▶ [WHAT TO PRODUCE] Copy the data exactly as it appears, and do not include any pictures.
[Opening RECORD SET section]
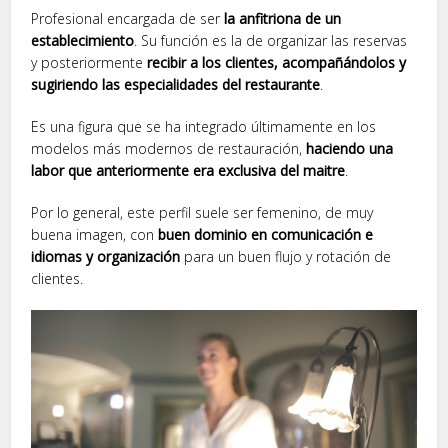
Profesional encargada de ser
la anfitriona de un
establecimiento
. Su función es la de organizar las reservas
y posteriormente
recibir a los clientes, acompañándolos y
sugiriendo las especialidades del restaurante
.
Es una figura que se ha integrado últimamente en los
modelos más modernos de restauración,
haciendo una
labor que anteriormente era exclusiva del maitre
.
Por lo general, este perfil suele ser femenino, de muy
buena imagen, con
buen dominio en comunicación e
idiomas y organización
para un buen flujo y rotación de
clientes.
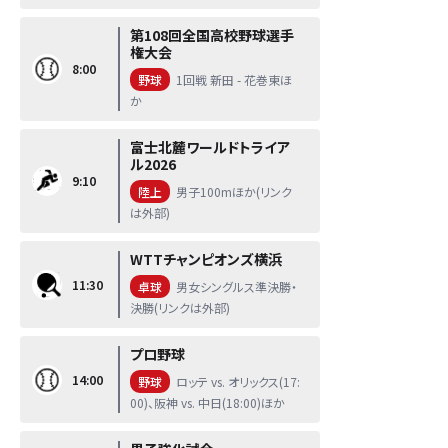
第108回全国高校野球選手
権大会
8:00
野球
1回戦 新田 - 花巻東ほ
か
富士北麓ワールドトライア
ル2026
9:10
陸上
男子100mほか(リンク
は外部)
WTTチャンピオンズ横浜
11:30
卓球
男女シングルス準決勝・
決勝(リンクは外部)
プロ野球
14:00
野球
ロッテ vs. オリックス(17:
00)、阪神 vs. 中日(18:00)ほか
[Closing RECORD SET section]
▶ [SOLVED PROBLEM]
Profesional encargada de ser
la anfitriona de un
establecimiento
. Su función es la de organizar las reservas
y posteriormente
recibir a los clientes, acompañándolos y
sugiriendo las especialidades del restaurante
.
Es una figura que se ha integrado últimamente en los
modelos más modernos de restauración,
haciendo una
labor que anteriormente era exclusiva del maitre
.
Por lo general, este perfil suele ser femenino, de muy
buena imagen, con
buen dominio en comunicación e
idiomas y organización
para un buen flujo y rotación de
clientes.
第108回全国高校野球選手
権大会
8:00
野球
1回戦 新田 - 花巻東ほ
か
富士北麓ワールドトライア
ル2026
9:10
陸上
男子100mほか(リンク
は外部)
WTTチャンピオンズ横浜
11:30
卓球
男女シングルス準決勝・
決勝(リンクは外部)
プロ野球
14:00
野球
ロッテ vs. オリックス(17:
00)、阪神 vs. 中日(18:00)ほか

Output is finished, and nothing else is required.